Tim Tuttle's App for Automatic Search

An App That Reads Your Mind
Photograph by Ryan Young for Bloomberg Businessweek

After getting a Ph.D. from the Massachusetts Institute of Technology’s Computer Science and Artificial Intelligence Lab in 1997, Timothy Tuttle never imagined it would take nearly 15 years for his education to find real-world relevance. Two years ago, he co-founded San Francisco-based Expect Labs to build software for a time when humans no longer hunt down information by typing queries into a text box on a PC. Instead, Tuttle sees the day coming when searches take place automatically in real time based on things people are saying and doing.

This fall, Expect Labs is releasing MindMeld, a free app that adds the company’s voice-powered search technology to the iPad’s videoconferencing capability. During a conversation between as many as eight people, the app picks up keywords and uses GPS to provide relevant, location-targeted information in an on-screen panel. “We’re attempting to glean insight by seeing where you are, seeing who you’re talking to, and listening to what you say,” Tuttle says. “We then use all that information to try and find stuff in advance of you actually needing to ask for it.”

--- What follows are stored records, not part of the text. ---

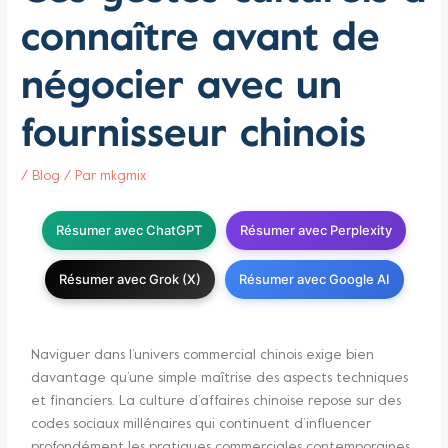
connaître avant de
négocier avec un
fournisseur chinois
/
Blog
/ Par
mkgmix
Résumer avec ChatGPT
Résumer avec Perplexity
Résumer avec Grok (X)
Résumer avec Google AI
Naviguer dans l’univers commercial chinois exige bien
davantage qu’une simple maîtrise des aspects techniques
et financiers. La culture d’affaires chinoise repose sur des
codes sociaux millénaires qui continuent d’influencer
profondément les pratiques commerciales contemporaines.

Photographs by CBS/Getty Images; Alamy

For example, if a group is planning to meet for sushi in Las Vegas, the panel will be populated with restaurant listings, reviews, and reservation options. Or if an executive is conducting a job interview by videoconference, the candidate’s LinkedIn profile and related Web links would fill the screen.

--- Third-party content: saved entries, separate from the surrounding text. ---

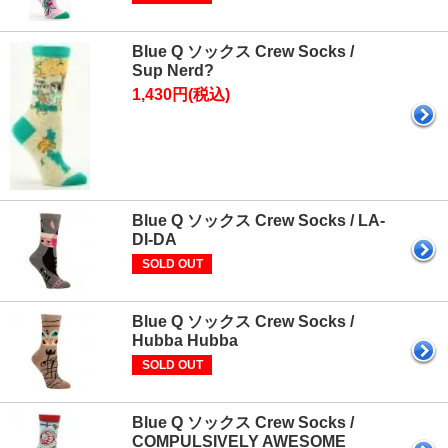
Blue Q ソックス Crew Socks /
Sup Nerd?
1,430円(税込)
Blue Q ソックス Crew Socks / LA-
DI-DA
SOLD OUT
Blue Q ソックス Crew Socks /
Hubba Hubba
SOLD OUT
Blue Q ソックス Crew Socks /
COMPULSIVELY AWESOME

Tuttle decided against a career in academia and started his first company, Bang Networks, which made high-performance networking devices, in 1999. When that company fizzled, he co-founded video-search company Truveo, which was acquired by AOL in 2006. He left two years later to plot his next act. To get MindMeld off the ground, Tuttle raised $2.4 million in October from investors including Google Ventures and Greylock Partners. Karim Faris, a partner at Google Ventures, says advances in artificial intelligence and processing power have made the time ripe for Tuttle’s technology. “This area of anticipatory computing has been in the realms of science fiction for a very long time,” he says.

Initially, MindMeld will draw publicly available information from sources such as Facebook and Wikipedia. Early next year it will start integrating services such as Google Docs and cloud-storage outfit Dropbox so users can pull up documents and presentations during conversations.

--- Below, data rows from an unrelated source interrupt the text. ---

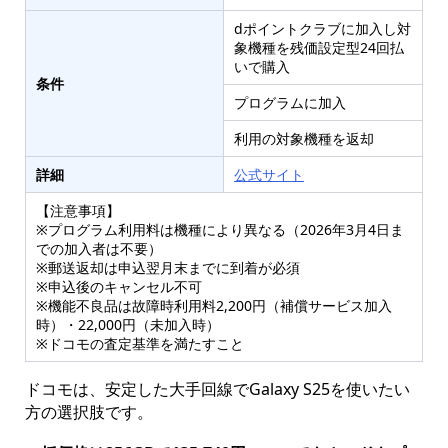
dポイントクラブに加入し対
象機種を残価設定型24回払
いで購入
条件
プログラムに加入
利用の対象機種を返却
詳細
公式サイト
【注意事項】
※プログラム利用料は機種により異なる（2026年3月4日ま
での加入者は不要）
※郵送返却は申込翌月末までに到着が必須
※申込後のキャンセル不可
※機能不良品は故障時利用料2,200円（補償サービス加入
時）・22,000円（未加入時）
※ドコモの査定基準を満たすこと
ドコモは、安定した大手回線でGalaxy S25を使いたい
方の選択肢です。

Tuttle says that to succeed long term, though, he needs to advance the technology from the app to a tool that companies can plug into their communications systems, letting them access proprietary data. For example, doctors could use it to talk with patients, or business managers could utilize it for remote performance reviews. In essence, he wants to develop the conferencing system of the future. “We’re trying to show people what’s possible,” he says. “If companies want to build their own version of a videoconferencing app with our anticipatory computing engine, they could do that very easily.”